The discussion was theoretical, wide-ranging — digging into history to invoke presidencies like Lyndon B. Johnson’s. Six of them came to talk politics and listen to differing views; this was an intellectual exercise for “my brainiacs’ club,” as Ted called it.
There did not seem to be much at stake personally for the men, whose political opinions fell along the Republican-Libertarian perspective. They were all different shades of red.
But for other Omahans, the news of the week wasn’t just grist over coffee and eggs. It felt deeply personal. It felt frightening.
“For the first time, I feel unsafe here,” said Feroz Mohmand, a former refugee from Afghanistan who became a U.S. citizen on Nov. 15. “I look different. And I’m an immigrant.”
Of course, it’s not surprising that Trump, even in his latest controversy, is viewed differently through the experiences and perspectives of different people. But outside of cable news echo chambers and social media free-for-alls, and even breakfast clubs, where can people of different minds meet and understand one another?
For the unplugged, a series of Trump tweets Sunday spawned a tornado that spun through the rest of the week.

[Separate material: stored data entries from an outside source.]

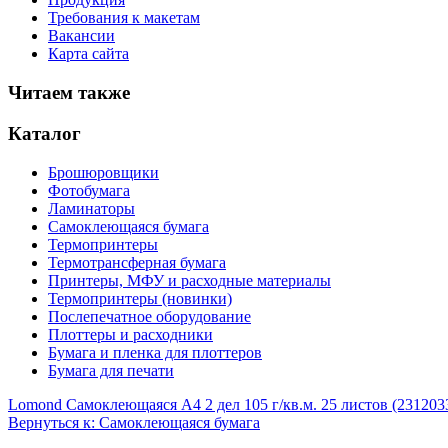
Требования к макетам
Вакансии
Карта сайта
Читаем также
Каталог
Брошюровщики
Фотобумага
Ламинаторы
Самоклеющаяся бумага
Термопринтеры
Термотрансферная бумага
Принтеры, МФУ и расходные материалы
Термопринтеры (новинки)
Послепечатное оборудование
Плоттеры и расходники
Бумага и пленка для плоттеров
Бумага для печати
Lomond Самоклеющаяся А4 2 дел 105 г/кв.м. 25 листов (231203
Вернуться к: Самоклеющаяся бумага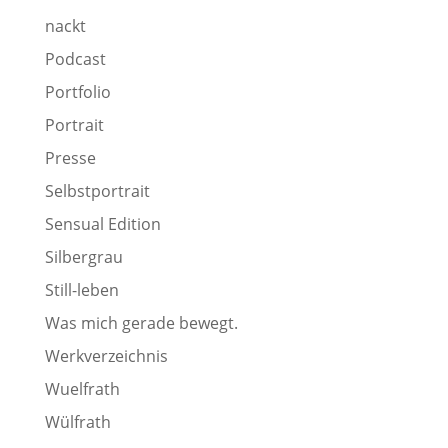
nackt
Podcast
Portfolio
Portrait
Presse
Selbstportrait
Sensual Edition
Silbergrau
Still-leben
Was mich gerade bewegt.
Werkverzeichnis
Wuelfrath
Wülfrath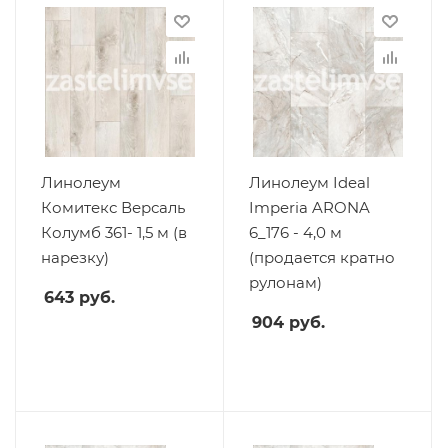
Линолеум
Линолеум Ideal
Комитекс Версаль
Imperia ARONA
Колумб 361- 1,5 м (в
6_176 - 4,0 м
нарезку)
(продается кратно
рулонам)
643
руб.
904
руб.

The president tweeted out remarks implicitly directed at four congresswomen, all Democrats, all women of color, that they should go back to where they came from. All four women are U.S. citizens, and only one, Rep. Ilhan Omar of Minnesota, was born outside the U.S. Omar was born in Somalia and came to America as a refugee.
Trump’s tweets put a match to America’s long-unsettled racial problems because it played on the well-worn racist trope that America is for whites and those who don’t like it can leave.
On Monday, reaction exploded among Democrats, Trump dissenters and people of color. Many Republicans in Congress, including Sens. Deb Fischer and Ben Sasse of Nebraska, stayed mum. Rep. Don Bacon called the remarks “unacceptable,” and Rep. Adrian Smith said he didn’t agree with the president’s tweets.
On Tuesday, a U.S. House vote to condemn the president’s remarks fell almost entirely along party lines, with all three Nebraska representatives, Jeff Fortenberry, Bacon and Smith, voting against it.
On Wednesday, a handful of black Omahans held a press conference at 24th and Lake Streets speaking out against the tweets. That evening, attendees at a Trump campaign rally in North Carolina responded to Trump’s complaints about Omar with a chilling chant: “Send her back!”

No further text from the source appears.